What you should do ▸
Look for the line containing "Get Your Gear Out!" and the line containing "You should check" in the entries below. Copy those two and all lines between them exactly, leaving out pictures.

Material to process ▸
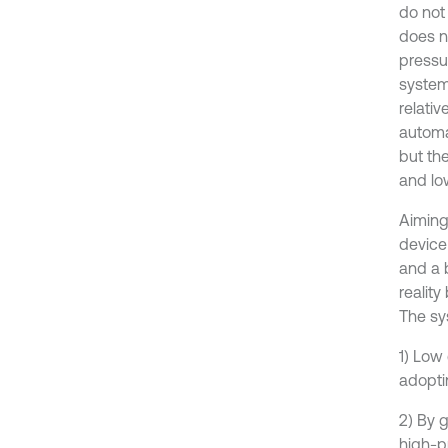
do not 
does no
pressu
system
relati
automa
but the
and low
Aiming 
device
and a 
realit
The sy
1) Low
adopti
2) By g
high-p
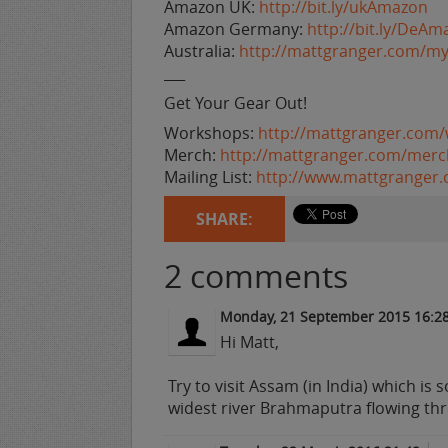
Amazon UK:
http://bit.ly/ukAmazon
Amazon Germany:
http://bit.ly/DeAm
Australia:
http://mattgranger.com/my
___
Get Your Gear Out!
Workshops:
http://mattgranger.com
Merch:
http://mattgranger.com/merc
Mailing List:
http://www.mattgranger
SHARE:
2
comments
Monday, 21 September 2015 16:2
Hi Matt,
Try to visit Assam (in India) which is s
widest river Brahmaputra flowing thr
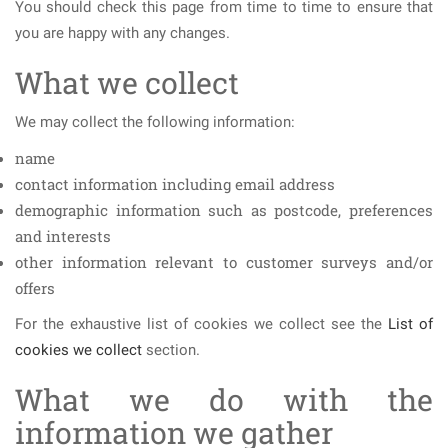
You should check this page from time to time to ensure that
you are happy with any changes.
What we collect
We may collect the following information:
name
contact information including email address
demographic information such as postcode, preferences
and interests
other information relevant to customer surveys and/or
offers
For the exhaustive list of cookies we collect see the
List of
cookies we collect
section.
What we do with the
information we gather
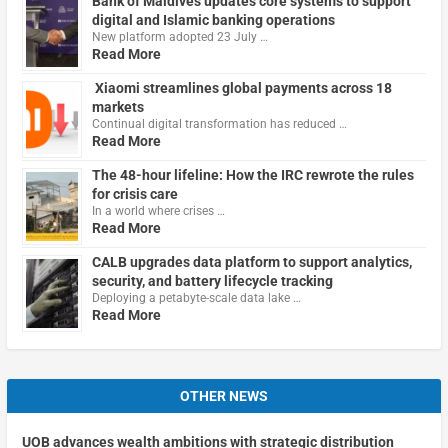
Bank of Maldives updates core systems to support
digital and Islamic banking operations
New platform adopted 23 July …
Read More
Xiaomi streamlines global payments across 18
markets
Continual digital transformation has reduced …
Read More
The 48-hour lifeline: How the IRC rewrote the rules
for crisis care
In a world where crises …
Read More
CALB upgrades data platform to support analytics,
security, and battery lifecycle tracking
Deploying a petabyte-scale data lake …
Read More
OTHER NEWS
UOB advances wealth ambitions with strategic distribution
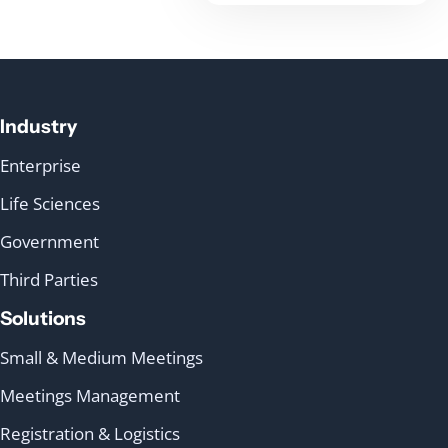
Industry
Enterprise
Life Sciences
Government
Third Parties
Solutions
Small & Medium Meetings
Meetings Management
Registration & Logistics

Result for this exercise ▸
Get Your Gear Out!
Workshops:
http://mattgranger.com
Merch:
http://mattgranger.com/merc
Mailing List:
http://www.mattgranger
SHARE:
2
comments
Monday, 21 September 2015 16:2
Hi Matt,
Try to visit Assam (in India) which is s
widest river Brahmaputra flowing thr
You should check this page from time to time to ensure that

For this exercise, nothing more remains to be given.